Esclerose Lateral Amiotrófica

A esclerose lateral amiotrófica (ELA), também conhecida como doença de Lou Gehrig, é uma doença neurodegenerativa esporádica ou hereditária dos neurónios motores superiores (UMNs, pela sigla em inglês) e neurónios motores inferiores (LMNs, pela sigla em inglês).
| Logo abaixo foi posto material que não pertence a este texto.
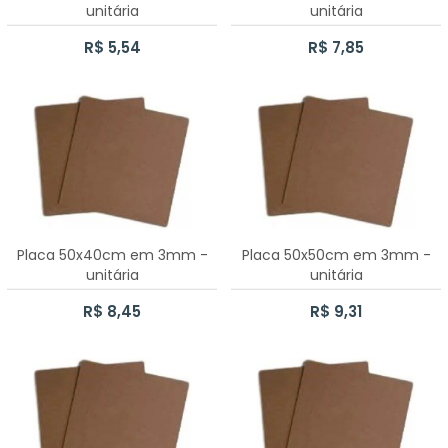
unitária
unitária
CAIXA BATOM
JESUS
R$ 5,54
R$ 7,85
CAIXA CHÁ PARAFUSO 6 DIVISÓRIAS
LOVE
LIXEIRINHA LISA
PARABÉNS
CAIXA PORTA TRUFA
PAZ
CAIXA CHÁ 1 DIVISÃO
PRINCESA
Placa 50x40cm em 3mm -
Placa 50x50cm em 3mm -
KIT BEBÊ
PRÍNCIPE
unitária
unitária
R$ 8,45
R$ 9,31
LIXEIRINHA KIT BEBÊ
SAÚDE
PORTA FRALDAS PASSA FITA KIT BEBÊ
BANDEJA COM TRIO DE POTES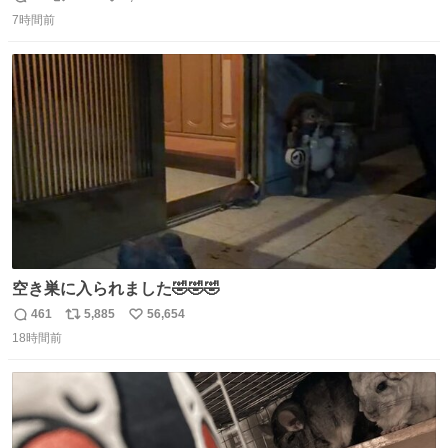
返
リ
い
7時間前
信
ポ
い
数
ス
ね
ト
数
数
空き巣に入られました🤣🤣🤣
461
5,885
56,654
返
リ
い
18時間前
信
ポ
い
数
ス
ね
ト
数
数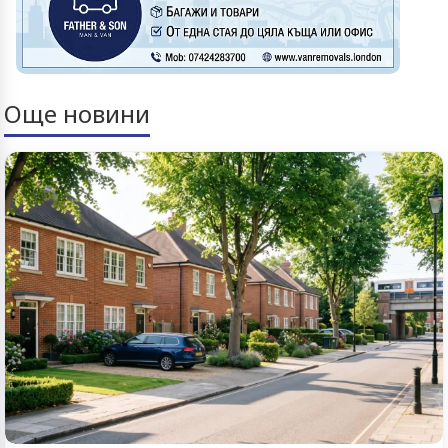
Още новини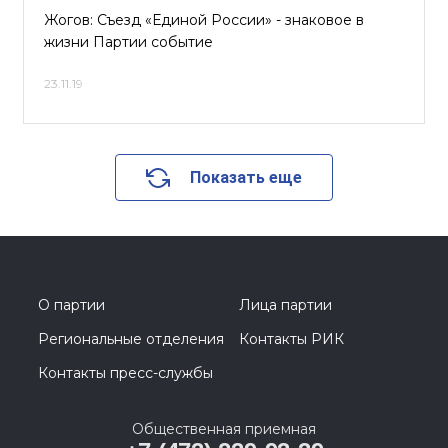
Жогов: Съезд «Единой России» - знаковое в
жизни Партии событие
23.11.19
Показать еще
О партии
Лица партии
Региональные отделения
Контакты РИК
Контакты пресс-службы
Общественная приемная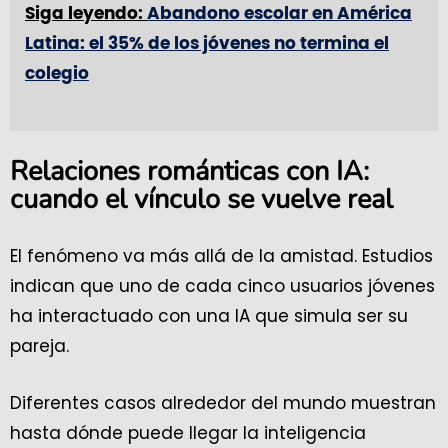
Siga leyendo:
Abandono escolar en América
Latina: el 35% de los jóvenes no termina el
colegio
Relaciones románticas con IA:
cuando el vínculo se vuelve real
El fenómeno va más allá de la amistad. Estudios
indican que uno de cada cinco usuarios jóvenes
ha interactuado con una IA que simula ser su
pareja.
Diferentes casos alrededor del mundo muestran
hasta dónde puede llegar la inteligencia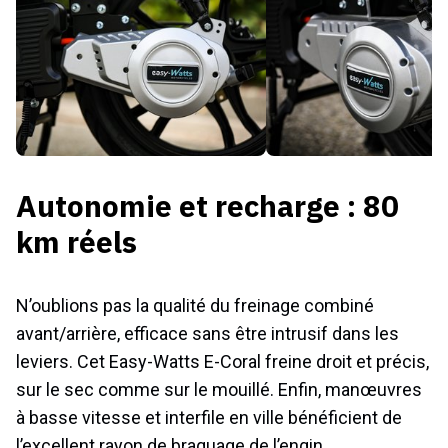
Autonomie et recharge : 80
km réels
N’oublions pas la qualité du freinage combiné
avant/arrière, efficace sans être intrusif dans les
leviers. Cet Easy-Watts E-Coral freine droit et précis,
sur le sec comme sur le mouillé. Enfin, manœuvres
à basse vitesse et interfile en ville bénéficient de
l’excellent rayon de braquage de l’engin.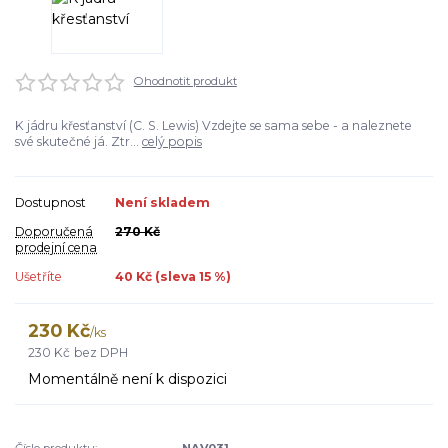
Ohodnotit produkt
K jádru křesťanství (C. S. Lewis) Vzdejte se sama sebe - a naleznete
své skutečné já. Ztr...
celý popis
Dostupnost
Není skladem
Doporučená
270 Kč
prodejní cena
Ušetříte
40 Kč (sleva
15
%)
230 Kč
/
ks
230 Kč
bez DPH
Momentálně není k dispozici
Číslo produktu:
NAV031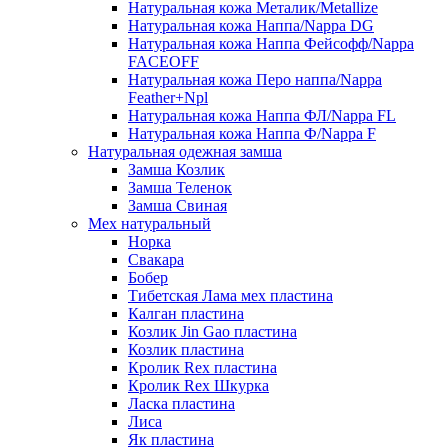
Натуральная кожа Металик/Metallize
Натуральная кожа Наппа/Nappa DG
Натуральная кожа Наппа Фейсофф/Nappa
FACEOFF
Натуральная кожа Перо наппа/Nappa
Feather+Npl
Натуральная кожа Наппа ФЛ/Nappa FL
Натуральная кожа Наппа Ф/Nappa F
Натуральная одежная замша
Замша Козлик
Замша Теленок
Замша Свиная
Мех натуральный
Норка
Свакара
Бобер
Тибетская Лама мех пластина
Калган пластина
Козлик Jin Gao пластина
Козлик пластина
Кролик Rex пластина
Кролик Rex Шкурка
Ласка пластина
Лиса
Як пластина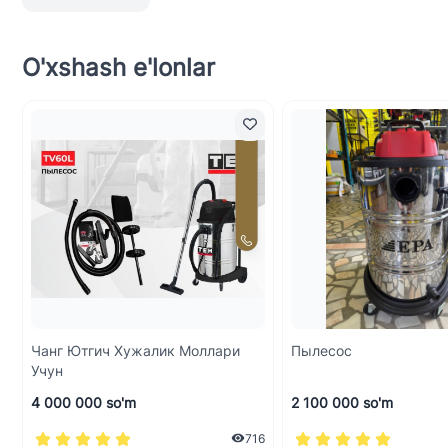
O'xshash e'lonlar
Чанг Ютгич Хужалик Моллари
Пылесос
Учун
4 000 000 so'm
2 100 000 so'm
716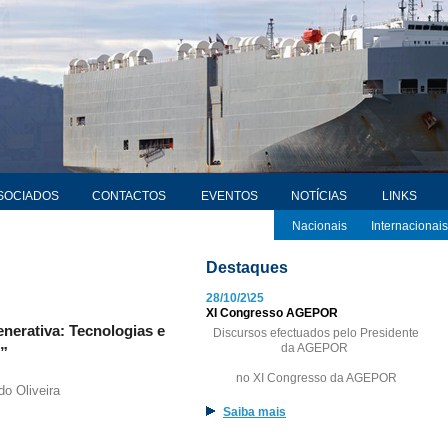
SOCIADOS
CONTACTOS
EVENTOS
NOTÍCIAS
LINKS
Nacionais
Internacionais
Destaques
28/10/2\25
XI Congresso AGEPOR
Generativa: Tecnologias e
Discursos efectuados pelo Presidente
da AGEPOR
”
no XI Congresso da AGEPOR
do Oliveira
Saiba mais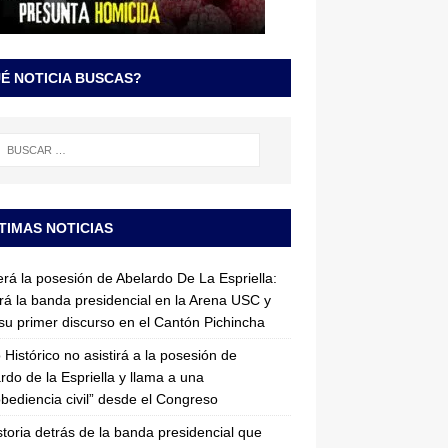
É NOTICIA BUSCAS?
TIMAS NOTICIAS
erá la posesión de Abelardo De La Espriella:
irá la banda presidencial en la Arena USC y
su primer discurso en el Cantón Pichincha
 Histórico no asistirá a la posesión de
rdo de la Espriella y llama a una
bediencia civil” desde el Congreso
storia detrás de la banda presidencial que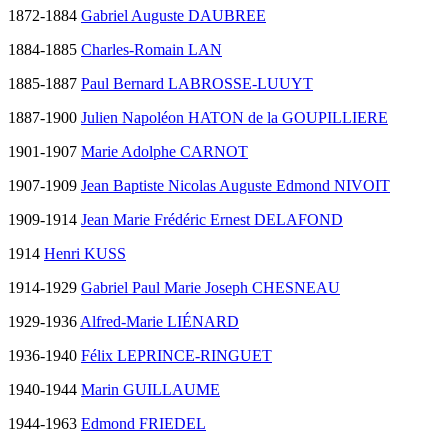
1872-1884
Gabriel Auguste DAUBREE
1884-1885
Charles-Romain LAN
1885-1887
Paul Bernard LABROSSE-LUUYT
1887-1900
Julien Napoléon HATON de la GOUPILLIERE
1901-1907
Marie Adolphe CARNOT
1907-1909
Jean Baptiste Nicolas Auguste Edmond NIVOIT
1909-1914
Jean Marie Frédéric Ernest DELAFOND
1914
Henri KUSS
1914-1929
Gabriel Paul Marie Joseph CHESNEAU
1929-1936
Alfred-Marie LIÉNARD
1936-1940
Félix LEPRINCE-RINGUET
1940-1944
Marin GUILLAUME
1944-1963
Edmond FRIEDEL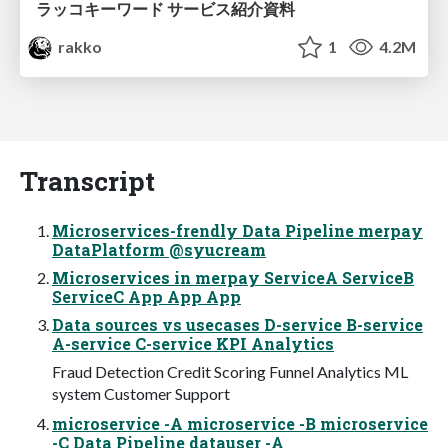
ラッコキーワード サービス紹介資料
rakko
1
4.2M
Transcript
Microservices-frendly Data Pipeline merpay
DataPlatform @syucream
Microservices in merpay ServiceA ServiceB
ServiceC App App App
Data sources vs usecases D-service B-service
A-service C-service KPI Analytics
Fraud Detection Credit Scoring Funnel Analytics ML
system Customer Support
microservice -A microservice -B microservice
-C Data Pipeline datauser -A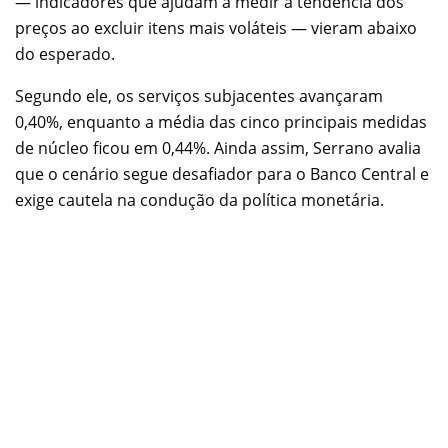
— indicadores que ajudam a medir a tendência dos
preços ao excluir itens mais voláteis — vieram abaixo
do esperado.
Segundo ele, os serviços subjacentes avançaram
0,40%, enquanto a média das cinco principais medidas
de núcleo ficou em 0,44%. Ainda assim, Serrano avalia
que o cenário segue desafiador para o Banco Central e
exige cautela na condução da política monetária.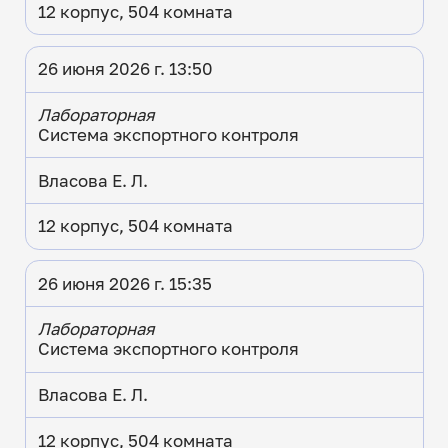
12 корпус, 504 комната
26 июня 2026 г. 13:50
Лабораторная
Система экспортного контроля
Власова Е. Л.
12 корпус, 504 комната
26 июня 2026 г. 15:35
Лабораторная
Система экспортного контроля
Власова Е. Л.
12 корпус, 504 комната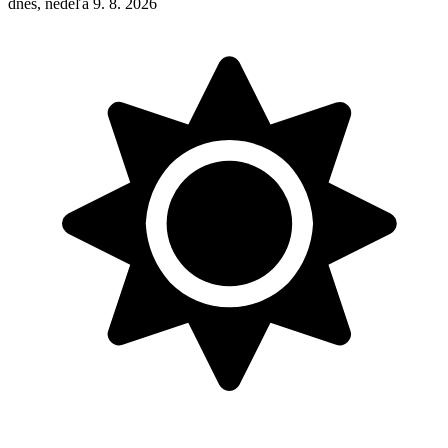
dnes, nedeľa 9. 8. 2026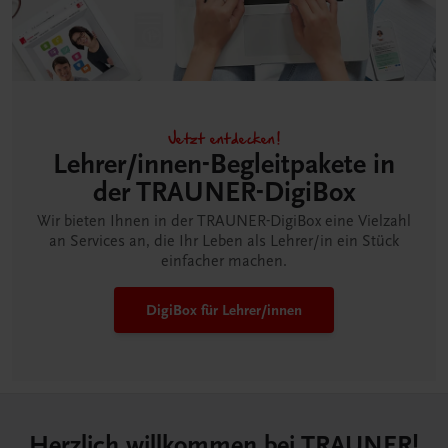
Jetzt entdecken!
Lehrer/innen-Begleitpakete in
der TRAUNER-DigiBox
Wir bieten Ihnen in der TRAUNER-DigiBox eine Vielzahl
an Services an, die Ihr Leben als Lehrer/in ein Stück
einfacher machen.
DigiBox für Lehrer/innen
Herzlich willkommen bei TRAUNER!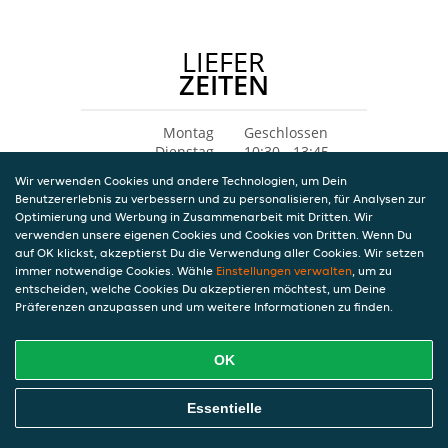
LIEFER
ZEITEN
Montag
Geschlossen
Dienstag
10:30 - 13:45
16:15 - 22:45
Wir verwenden Cookies und andere Technologien, um Dein
Mittwoch
10:30 - 13:45
Benutzererlebnis zu verbessern und zu personalisieren, für Analysen zur
16:15 - 22:45
Optimierung und Werbung in Zusammenarbeit mit Dritten. Wir
Donnerstag
10:30 - 13:45
verwenden unsere eigenen Cookies und Cookies von Dritten. Wenn Du
16:15 - 22:45
auf OK klickst, akzeptierst Du die Verwendung aller Cookies. Wir setzen
Freitag
10:30 - 13:45
immer notwendige Cookies. Wähle
Einstellungen verwalten
, um zu
16:15 - 22:45
entscheiden, welche Cookies Du akzeptieren möchtest, um Deine
Samstag
13:30 - 23:45
Präferenzen anzupassen und um weitere Informationen zu finden.
Sonntag
10:30 - 22:45
OK
Essentielle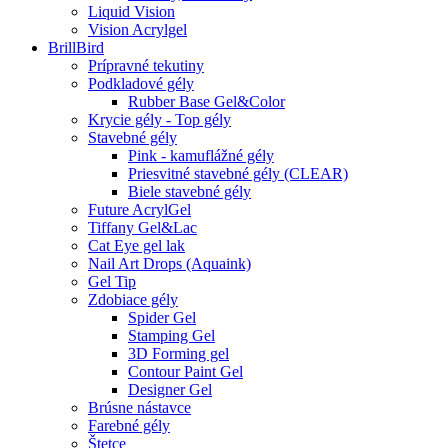
Liquid Vision
Vision Acrylgel
BrillBird
Prípravné tekutiny
Podkladové gély
Rubber Base Gel&Color
Krycie gély - Top gély
Stavebné gély
Pink - kamuflážné gély
Priesvitné stavebné gély (CLEAR)
Biele stavebné gély
Future AcrylGel
Tiffany Gel&Lac
Cat Eye gel lak
Nail Art Drops (Aquaink)
Gel Tip
Zdobiace gély
Spider Gel
Stamping Gel
3D Forming gel
Contour Paint Gel
Designer Gel
Brúsne nástavce
Farebné gély
Štetce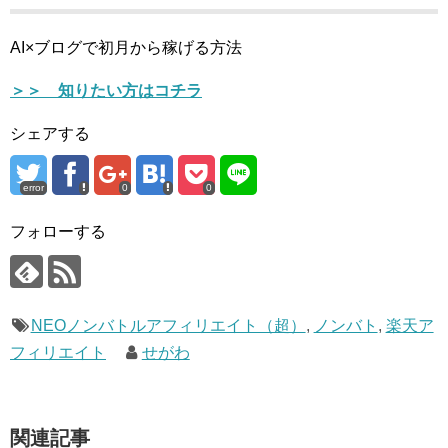
AI×ブログで初月から稼げる方法
＞＞ 知りたい方はコチラ
シェアする
error
0
0
フォローする
NEOノンバトルアフィリエイト（超）
,
ノンバト
,
楽天ア
フィリエイト
せがわ
関連記事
A esclerose lateral amiotrófica é a doença neuronal motora progressiva mais comum na América do Norte, afetando principalmente homens e indivíduos de etnia caucasiana. Esta doença é caracterizada pela coexistência de sinais e sintomas de UMN e LMN. O diagnóstico é clínico. O tratamento é de suporte e sintomático, progredindo para cuidados paliativos no final da vida.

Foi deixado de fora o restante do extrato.